Columns (18,19) have mixed types. Specify dtype option on import or set low_memory=False.


Columns (18,19) have mixed types. Specify dtype option on import or set low_memory=False.



In [71]:
meta = pd.read_excel("../data/meta/dias_values.xlsx", header=1)
meta.columns = meta.columns.str.lower()
meta.drop(columns="unnamed: 0", inplace=True)

meta[["attribute", "description"]] = meta[["attribute", "description"]].ffill()
meta["attribute"] = meta["attribute"].str.lower()

meta["meaning"] = meta["meaning"].ffill()

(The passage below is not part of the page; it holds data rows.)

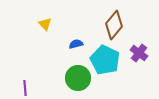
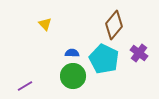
blue semicircle: moved 4 px left, 9 px down; rotated 16 degrees clockwise
cyan pentagon: moved 1 px left, 1 px up
green circle: moved 5 px left, 2 px up
purple line: moved 2 px up; rotated 63 degrees clockwise
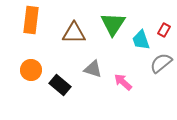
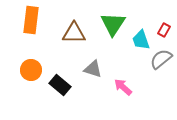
gray semicircle: moved 4 px up
pink arrow: moved 5 px down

meta["value"] = [v.split(", ") if type(v) == str and "," in v else v for v in meta["value"]]
meta = meta.explode("value")

## Data Types
Besides numeric values there are strings in the datasets which need a separate preprocessing:
- `CAMEO_DEU_2015`, `CAMEO_DEUG_2015` and `CAMEO_INTL_2015`
  - have `X` or `XX` values that should be treated as null values
  - partially have numeric values as strings that should be unified
  - are classifications that should be one-hot-encoded
    - `CAMEO_INTL_2015` values are a composition of household and family type and should be separated
- `D19_LETZTER_KAUF_BRANCHE` shows the sector of the last purchase which is ineligible for our segmentation report and model
- `EINGEFUEGT_AM` is the timestamp where the data was created in the database and also unnecessary
- `OST_WEST_KZ` is a flag labeled as `W` or `O` that should be one-hot-encoded

In [72]:
population.dtypes.value_counts()

float64    267
int64       93
object       6
Name: count, dtype: int64

In [73]:
population.select_dtypes(include="object").head()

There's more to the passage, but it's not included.